Vladimir Poutine le soulignait en 2012 devant la Douma : « une corporation d’entreprises militaires privées serait un outil efficace pour réaliser les objectifs nationaux sans faire appel à la participation directe de l’Etat russe ». Huit ans plus tard, les private military companies – PMC russes sont impliquées à des degrés divers dans une myriade de conflits de plus ou moins haute intensité à travers le monde. Parmi ces firmes qui déploient des paramilitaires et autres contractors sur le terrain, le Groupe Wagner est la plus emblématique et « le secret le moins bien gardé de Russie ». Quel statut et quelle pérennité des PMC dans la dynamique d’ingérence croissante de la Russie de Vladimir Poutine dans de multiples théâtres à travers le monde ?
Les entreprises militaires privées russes, une genèse en eaux troubles
Dans la stratégie russe, la projection de mercenaires à l’étranger semble résulter surtout d’un calcul à court terme, plus que d’un investissement politique à long terme.
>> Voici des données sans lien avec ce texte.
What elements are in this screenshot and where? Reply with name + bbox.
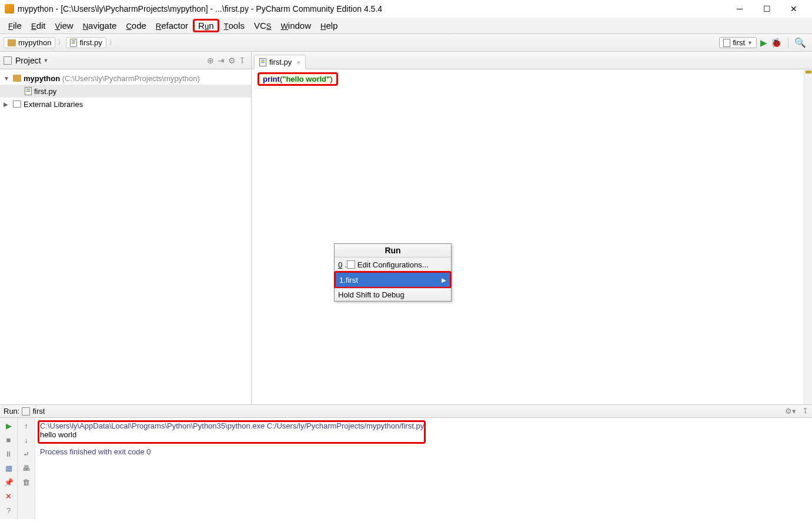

Le sujet arrive sur la scène internationale en 2014, lors de la crise ukrainienne, lorsque les hommes du groupe Wagner apparaissent en nombre au côté des séparatistes, dans la région de Louhansk. S’ils sont assimilés dans un premier temps aux hommes du GRU, le service de renseignement militaire russe, ces paramilitaires se distinguent lors de plusieurs actions en Crimée et au Donbass contre les loyalistes ukrainiens. Leur mobilisation s’inscrit dans la stratégie de Moscou de renforcer son influence politique et stratégique tout en évitant d’apparaître ouvertement en première ligne. Ces forces irrégulières et autoproclamées « volontaires » permettent de diminuer le nombre et la visibilité sur le terrain des militaires de carrière de l’armée russe. En outre, la frontière poreuse en matière de défense entre le secteur public et les groupes privés facilite les transferts de personnels entraînés et déployables rapidement.
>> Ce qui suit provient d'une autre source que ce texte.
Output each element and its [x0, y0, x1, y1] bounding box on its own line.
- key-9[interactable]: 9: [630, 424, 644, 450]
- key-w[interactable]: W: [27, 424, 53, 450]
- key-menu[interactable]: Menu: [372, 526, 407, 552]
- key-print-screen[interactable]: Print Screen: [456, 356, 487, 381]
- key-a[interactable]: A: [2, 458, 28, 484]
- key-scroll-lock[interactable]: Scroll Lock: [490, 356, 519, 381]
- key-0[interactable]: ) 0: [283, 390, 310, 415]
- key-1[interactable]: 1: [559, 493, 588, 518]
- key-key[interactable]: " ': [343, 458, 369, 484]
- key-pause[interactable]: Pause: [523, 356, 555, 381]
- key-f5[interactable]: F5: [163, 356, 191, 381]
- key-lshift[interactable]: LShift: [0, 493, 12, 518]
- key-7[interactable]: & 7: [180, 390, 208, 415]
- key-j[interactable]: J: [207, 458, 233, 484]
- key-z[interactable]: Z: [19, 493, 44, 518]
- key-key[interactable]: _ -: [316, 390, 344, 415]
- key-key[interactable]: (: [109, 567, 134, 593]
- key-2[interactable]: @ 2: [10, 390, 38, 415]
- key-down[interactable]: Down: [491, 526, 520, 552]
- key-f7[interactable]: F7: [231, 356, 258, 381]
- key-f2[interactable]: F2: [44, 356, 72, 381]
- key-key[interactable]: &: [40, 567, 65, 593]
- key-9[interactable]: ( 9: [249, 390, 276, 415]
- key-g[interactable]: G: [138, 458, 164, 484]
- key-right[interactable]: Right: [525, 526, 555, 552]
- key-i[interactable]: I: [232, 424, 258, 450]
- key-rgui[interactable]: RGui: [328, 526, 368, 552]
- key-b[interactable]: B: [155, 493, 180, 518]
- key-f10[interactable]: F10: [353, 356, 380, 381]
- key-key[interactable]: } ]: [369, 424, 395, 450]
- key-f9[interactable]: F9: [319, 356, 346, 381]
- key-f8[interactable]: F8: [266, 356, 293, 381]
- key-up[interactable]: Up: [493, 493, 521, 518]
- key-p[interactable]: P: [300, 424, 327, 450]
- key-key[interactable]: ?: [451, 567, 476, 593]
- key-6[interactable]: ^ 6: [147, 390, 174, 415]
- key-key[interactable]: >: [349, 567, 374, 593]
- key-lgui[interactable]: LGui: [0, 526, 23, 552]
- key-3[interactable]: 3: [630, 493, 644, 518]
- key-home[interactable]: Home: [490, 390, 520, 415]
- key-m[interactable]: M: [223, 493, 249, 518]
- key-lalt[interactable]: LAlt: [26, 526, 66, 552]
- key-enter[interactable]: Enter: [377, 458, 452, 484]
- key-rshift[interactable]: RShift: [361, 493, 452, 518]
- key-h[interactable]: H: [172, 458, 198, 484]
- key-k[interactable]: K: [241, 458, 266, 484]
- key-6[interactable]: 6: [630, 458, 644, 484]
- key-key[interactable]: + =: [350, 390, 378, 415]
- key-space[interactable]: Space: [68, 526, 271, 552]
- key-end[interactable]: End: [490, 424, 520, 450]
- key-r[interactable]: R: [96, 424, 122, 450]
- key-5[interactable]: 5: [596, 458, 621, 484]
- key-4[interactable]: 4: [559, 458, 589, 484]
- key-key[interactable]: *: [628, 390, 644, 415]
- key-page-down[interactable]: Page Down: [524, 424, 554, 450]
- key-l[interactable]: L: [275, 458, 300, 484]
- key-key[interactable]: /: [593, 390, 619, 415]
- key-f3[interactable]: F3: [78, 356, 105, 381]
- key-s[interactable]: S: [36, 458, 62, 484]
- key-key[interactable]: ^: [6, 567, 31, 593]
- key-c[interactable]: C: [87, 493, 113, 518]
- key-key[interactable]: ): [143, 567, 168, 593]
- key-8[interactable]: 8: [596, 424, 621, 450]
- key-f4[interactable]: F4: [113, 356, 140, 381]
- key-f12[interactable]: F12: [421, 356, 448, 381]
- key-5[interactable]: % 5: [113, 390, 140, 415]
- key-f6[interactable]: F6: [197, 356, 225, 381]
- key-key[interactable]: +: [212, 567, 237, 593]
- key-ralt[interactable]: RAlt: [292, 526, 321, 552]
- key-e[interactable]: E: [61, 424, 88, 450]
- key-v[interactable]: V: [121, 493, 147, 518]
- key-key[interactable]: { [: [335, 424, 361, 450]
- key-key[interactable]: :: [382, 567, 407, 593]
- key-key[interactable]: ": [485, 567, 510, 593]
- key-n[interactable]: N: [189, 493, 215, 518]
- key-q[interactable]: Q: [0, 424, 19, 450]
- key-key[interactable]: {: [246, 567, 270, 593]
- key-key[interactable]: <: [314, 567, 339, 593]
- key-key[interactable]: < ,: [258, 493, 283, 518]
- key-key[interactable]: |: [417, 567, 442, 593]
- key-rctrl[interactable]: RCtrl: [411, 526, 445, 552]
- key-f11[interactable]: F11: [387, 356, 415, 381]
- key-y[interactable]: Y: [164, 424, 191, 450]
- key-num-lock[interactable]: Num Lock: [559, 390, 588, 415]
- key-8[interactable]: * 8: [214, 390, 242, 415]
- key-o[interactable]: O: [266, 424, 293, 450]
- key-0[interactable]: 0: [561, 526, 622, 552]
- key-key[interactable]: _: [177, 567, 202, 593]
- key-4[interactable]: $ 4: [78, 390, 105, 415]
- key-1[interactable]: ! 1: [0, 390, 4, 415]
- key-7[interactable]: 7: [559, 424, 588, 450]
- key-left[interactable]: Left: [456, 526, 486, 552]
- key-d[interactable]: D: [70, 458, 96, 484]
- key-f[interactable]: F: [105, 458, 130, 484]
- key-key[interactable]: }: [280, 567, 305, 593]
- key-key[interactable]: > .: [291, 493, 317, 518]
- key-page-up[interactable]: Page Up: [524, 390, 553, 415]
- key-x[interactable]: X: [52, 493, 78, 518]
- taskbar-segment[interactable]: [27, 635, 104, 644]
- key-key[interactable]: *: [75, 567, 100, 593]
Alors que le conflit ukrainien perd en intensité et devient un conflit gelé, une partie de ces mercenaires est déployée à l’automne 2015 dans le théâtre syrien pour soutenir le régime de Bachar Al-Assad. Leur première action, le 18 octobre, se solde néanmoins par un fiasco. Sous-équipé face au groupe rebelle Jaysh Al islam, le Slavonic Corps, première PMC russe à se risquer en territoire syrien, est pris en tenaille sur le chemin de Deir-Ez-Zor, à l’est du pays, où la société était chargée de protéger les installations pétrolières. Après leur échec, la majorité des mercenaires rentre en Russie, où les fondateurs de Slavonic Corps sont arrêtés et condamnés à des peines de prison. Paradoxe : le mercenariat est illégal en Russie, aux termes de l’article 348 du code criminel.
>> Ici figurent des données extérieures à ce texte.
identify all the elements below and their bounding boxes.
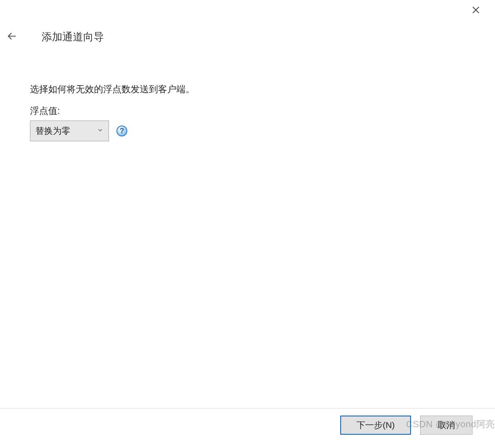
help-symbol: ? [120,127,124,135]
float-value-label: 浮点值: [30,105,465,117]
field-row: 替换为零 ? [30,121,465,141]
chevron-down-icon [97,127,104,135]
arrow-left-icon [7,31,17,43]
help-icon[interactable]: ? [116,126,127,136]
float-value-select[interactable]: 替换为零 [30,121,109,141]
back-button[interactable] [5,30,18,44]
wizard-footer: 下一步(N) 取消 [0,408,495,433]
wizard-title: 添加通道向导 [42,30,104,44]
description-text: 选择如何将无效的浮点数发送到客户端。 [30,83,465,96]
close-icon [471,5,480,16]
wizard-header: 添加通道向导 [5,30,104,44]
wizard-content: 选择如何将无效的浮点数发送到客户端。 浮点值: 替换为零 ? [30,83,465,141]
cancel-button[interactable]: 取消 [420,416,473,435]
close-button[interactable] [469,4,483,17]
next-button[interactable]: 下一步(N) [340,416,411,435]
select-value: 替换为零 [35,125,97,137]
Si le développement des PMC russes n’est pas sans embûches, une figure émerge notamment, à l’origine des activités du groupe Wagner au Moyen-Orient : le lieutenant-colonel Dimitri Outkine, ancien du GRU. Ce militaire aguerri, surnommé lui-même Wagner, reste aux commandes opérationnelles du groupe après le déploiement en Ukraine. Avec un nouveau centre de formation dans le sud de la Russie, il relance ses activités en Syrie pour venir en aide à un régime syrien à bout de souffle. Si Dimitri Outkine incarne la figure militaire du Groupe, il doit son ascension à un autre homme clé du régime russe : Evgeny Prigozhin.
Evgeny Progozhin et Vladimir Putin- Crédits photo: Alexei Druzhinin/Pool Photo via AP Ce dernier, oligarque surnommé « le cuisinier de Poutine » après avoir fait fortune dans la restauration de luxe, a diversifié ses activités jusqu’aux fonctions exécutives de Wagner, avec le soutien de hauts gradés de l’armée. Connu du grand public pour avoir lancé en 2013 l’Internet Research Agency, très active dans le cyberespace et considérée comme une usine à trolls, Prigozhin fait partie du cercle rapproché de Vladimir Poutine. Aujourd’hui dirigeant et principal financier du groupe, il minimise son rôle dans le déploiement des paramilitaires dans nombre de pays. Projeter le groupe Wagner au service des ambitions géopolitiques du Kremlin lui permet d’asseoir son statut et son influence au sein du microcosme russe, et d’augmenter son profit par des contrats supplémentaire, notamment en Syrie et en République centrafricaine. Au fil du temps, les dirigeants du groupe ont aussi ouvert les priorités de Wagner à des enjeux plus commerciaux que purement stratégiques, notamment en matière de contrôle des ressources naturelles vulnérables. Au risque d’un flou croissant dans la stratégie du groupe, tantôt agissant comme supplétif militaire de l’Etat russe, tantôt entreprenant des missions de PMC classiques.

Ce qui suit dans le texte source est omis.